Understanding and mitigating AI and ML risks when integrated into common household IoT

IoT
(Image credit: Image source: Shutterstock/everything possible)

There is no irony lost in the fact that smart home security cameras and video doorbells can be easily hacked. Few who watched the footage of a voice telling a child—alone in her room—that he was Santa Claus will forget the strange conversation and music the invisible intruder played while telling her she should mess up her room and break the TV. That is just one of the many terrifying scenarios that have transpired in the years since Internet of Things (IoT) home devices and appliances were introduced to consumers. As new technologies continue to emerge, safety often takes a back seat to speed-to-market timelines and budgets, which likely do not prioritize hardening security during the development cycle. But security or lack of it comes with a much bigger price tag—usually to the customer before it impacts the enterprise.

Recent research was done on a smart doorbell with a camera that offers an app through which the user controls it.

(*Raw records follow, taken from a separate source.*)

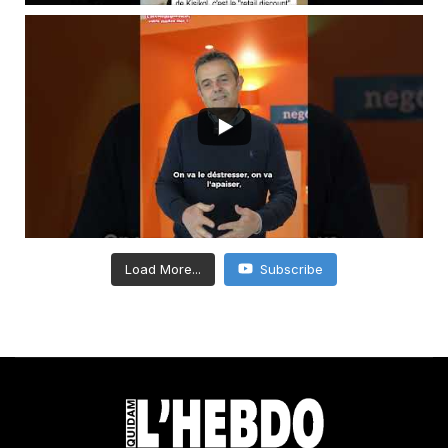
Load More...
Subscribe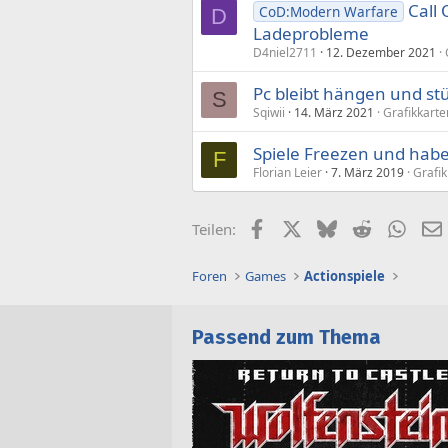
Call
CoD:Modern Warfare
D
Ladeprobleme
D4niel2711
12. Dezember 2021
Pc bleibt hängen und st
S
Sqiwii
14. März 2021
Grafikkart
Spiele Freezen und ha
F
Florian Leier
7. März 2019
Grafik
Facebook
X (Twitter)
Bluesky
Reddit
What
Teilen:
Foren
Games
Actionspiele
Passend zum Thema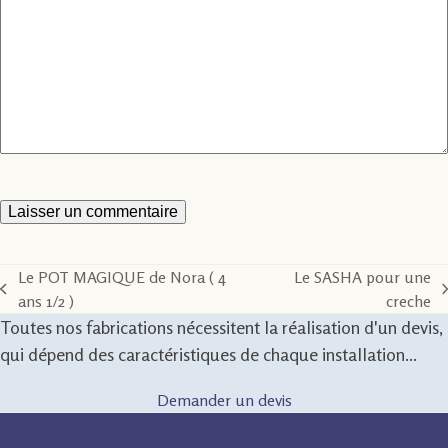
Le POT MAGIQUE de Nora ( 4
Le SASHA pour une
previous
next
ans 1/2 )
creche
post:
post:
Toutes nos fabrications nécessitent la réalisation d'un devis,
qui dépend des caractéristiques de chaque installation...
Demander un devis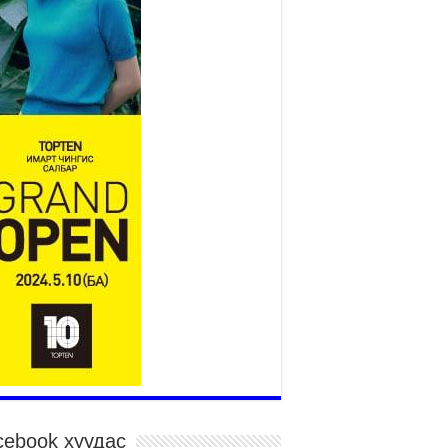
Монгол адууны үнэ цэнийг
дэлхийд сурталчлах “Дэлхийн
адууны өдөр”-т 15000 морьтон
оролцож байна
026 оны 7 сар 15 / 11 цаг 51 минут
гайн харвааны насанд хүрэгчдийн багийн
рөлд 106 багийн 848 харваач өрсөлдөж,
лдгүүд шалгарав
026 оны 7 сар 15 / 11 цаг 45 минут
дэсний их баяр наадмын сур харвааны
гналыг нийслэлийн Засаг дарга бөгөөд
аанбаатар хотын Захирагч Б.Пүрэвдагва
рдууллаа
026 оны 7 сар 15 / 11 цаг 41 минут
йслэлийн Эрүүл мэндийн газраас 45 баг
гэдэд тусламж, үйлчилгээ үзүүлж байна
026 оны 7 сар 15 / 11 цаг 30 минут
чит бөхийн барилдааны тавын даваа
гэлжилж байна
026 оны 7 сар 15 / 11 цаг 26 минут
cebook хуудас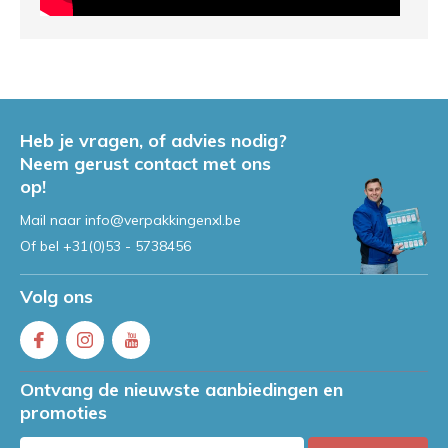
Heb je vragen, of advies nodig?
Neem gerust contact met ons
op!
Mail naar
info@verpakkingenxl.be
Of bel
+31(0)53 - 5738456
Volg ons
Ontvang de nieuwste aanbiedingen en
promoties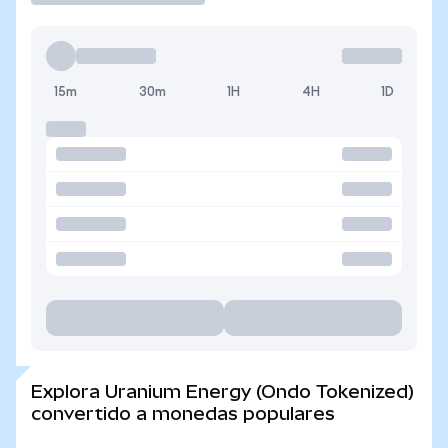
15m
30m
1H
4H
1D
Explora Uranium Energy (Ondo Tokenized)
convertido a monedas populares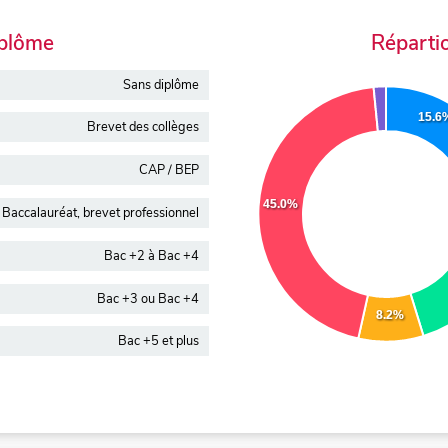
iplôme
Réparti
Sans diplôme
15.6
Brevet des collèges
CAP / BEP
45.0%
Baccalauréat, brevet professionnel
Bac +2 à Bac +4
Bac +3 ou Bac +4
8.2%
Bac +5 et plus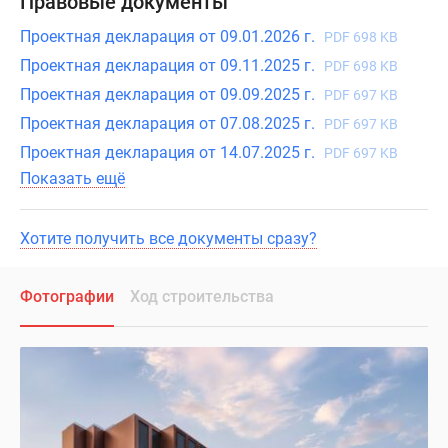
Правовые документы
Проектная декларация от 09.01.2026 г.
PDF 698 KB
Проектная декларация от 09.11.2025 г.
PDF 698 KB
Проектная декларация от 09.09.2025 г.
PDF 697 KB
Проектная декларация от 07.08.2025 г.
PDF 697 KB
Проектная декларация от 14.07.2025 г.
PDF 697 KB
Показать ещё
Хотите получить все документы сразу?
Фотографии
Ход строительства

As soon as someone rings the doorbell, the app sends a notification along with a photo, or in some cases, a video. The user can talk to the visitor in real time or via a pre-recorded message. This doorbell can also connect to common house control hubs. From the very beginning, insecurity issues were found. At the first connection, for instance, the device checks for firmware updates. However, even with the presence of SSL communications, it was easy to apply a "man-in-the-middle" attack. This kind of attack enabled direct access to the firmware inside the device, which was void of any digital signatures or encryption, thus making it easy to install modifications that gave full access to the device within a few days.

Even though the device architecture is cloud-based, the AI features, including video, are stored and applied on the device, which has 4GB of storage. They are encrypted using a 16-byte (128-bit) AES key that's generated during initialization. The AES key's encryption is RSA-1024, with an RSA public key. Neither of the keys is stored on the device. However, when we reversed and looked at the algorithm in use during the AES key initialization, we found a vulnerability: The srand()/rand() implements a deterministic PRNG (Pseudo Random Number Generator), which returns identical sequences of values when initialized with the same seed. Time(0) is easily guessable, as it returns the current time—and almost the same time should be present within file name and frame timestamps. All that was needed was to consecutively brute-force the initial time of recording, initialize PRNG with that value, generate an AES key, and try to decrypt data with the key to see if something meaningful appears.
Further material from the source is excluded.